Assignment ->
From the data that follows, print exactly the lines starting at the one containing "Fiber Service Assurance" and ending at the one containing "Working on The Barn with Montana Creative…a"; include both of them and nothing more.

Listed records ->
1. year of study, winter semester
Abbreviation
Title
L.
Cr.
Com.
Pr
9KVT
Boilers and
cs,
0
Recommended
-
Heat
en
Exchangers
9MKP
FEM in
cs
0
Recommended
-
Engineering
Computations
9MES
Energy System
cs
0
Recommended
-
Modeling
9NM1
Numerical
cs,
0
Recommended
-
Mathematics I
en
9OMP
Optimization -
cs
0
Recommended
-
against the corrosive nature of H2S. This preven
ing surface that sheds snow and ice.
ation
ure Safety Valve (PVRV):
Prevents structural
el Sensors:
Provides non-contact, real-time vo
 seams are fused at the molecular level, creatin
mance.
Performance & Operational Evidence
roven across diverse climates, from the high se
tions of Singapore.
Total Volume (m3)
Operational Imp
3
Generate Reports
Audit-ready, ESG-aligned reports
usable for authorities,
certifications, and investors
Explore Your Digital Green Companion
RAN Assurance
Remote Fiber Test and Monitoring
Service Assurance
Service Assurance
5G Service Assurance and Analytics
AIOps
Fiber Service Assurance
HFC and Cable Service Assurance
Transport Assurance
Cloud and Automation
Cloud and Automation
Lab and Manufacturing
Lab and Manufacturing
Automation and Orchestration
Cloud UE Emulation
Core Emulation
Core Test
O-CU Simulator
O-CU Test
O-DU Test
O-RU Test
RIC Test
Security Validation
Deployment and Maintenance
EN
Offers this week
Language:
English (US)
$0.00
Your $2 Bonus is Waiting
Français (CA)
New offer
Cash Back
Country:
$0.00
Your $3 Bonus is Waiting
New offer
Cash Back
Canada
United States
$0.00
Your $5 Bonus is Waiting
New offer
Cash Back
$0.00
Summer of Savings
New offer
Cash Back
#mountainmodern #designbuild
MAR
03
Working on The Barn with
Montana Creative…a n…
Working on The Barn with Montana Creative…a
==
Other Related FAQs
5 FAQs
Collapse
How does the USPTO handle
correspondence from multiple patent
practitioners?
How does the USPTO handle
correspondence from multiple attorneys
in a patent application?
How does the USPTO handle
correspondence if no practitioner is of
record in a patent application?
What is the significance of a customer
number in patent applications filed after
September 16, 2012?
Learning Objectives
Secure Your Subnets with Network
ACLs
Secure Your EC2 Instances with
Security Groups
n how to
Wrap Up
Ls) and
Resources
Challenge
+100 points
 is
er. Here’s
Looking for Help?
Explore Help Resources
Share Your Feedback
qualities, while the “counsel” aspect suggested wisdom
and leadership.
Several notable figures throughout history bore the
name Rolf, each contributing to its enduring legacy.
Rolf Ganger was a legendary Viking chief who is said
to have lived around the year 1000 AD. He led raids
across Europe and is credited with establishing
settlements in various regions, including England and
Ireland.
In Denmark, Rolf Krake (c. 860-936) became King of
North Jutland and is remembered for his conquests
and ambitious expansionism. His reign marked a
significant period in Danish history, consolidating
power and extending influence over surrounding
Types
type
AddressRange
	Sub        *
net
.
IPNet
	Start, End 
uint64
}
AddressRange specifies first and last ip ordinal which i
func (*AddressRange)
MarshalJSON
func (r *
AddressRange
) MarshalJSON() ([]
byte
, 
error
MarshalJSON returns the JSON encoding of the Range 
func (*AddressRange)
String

Response area ->
Fiber Service Assurance
HFC and Cable Service Assurance
Transport Assurance
Cloud and Automation
Cloud and Automation
Lab and Manufacturing
Lab and Manufacturing
Automation and Orchestration
Cloud UE Emulation
Core Emulation
Core Test
O-CU Simulator
O-CU Test
O-DU Test
O-RU Test
RIC Test
Security Validation
Deployment and Maintenance
EN
Offers this week
Language:
English (US)
$0.00
Your $2 Bonus is Waiting
Français (CA)
New offer
Cash Back
Country:
$0.00
Your $3 Bonus is Waiting
New offer
Cash Back
Canada
United States
$0.00
Your $5 Bonus is Waiting
New offer
Cash Back
$0.00
Summer of Savings
New offer
Cash Back
#mountainmodern #designbuild
MAR
03
Working on The Barn with
Montana Creative…a n…
Working on The Barn with Montana Creative…a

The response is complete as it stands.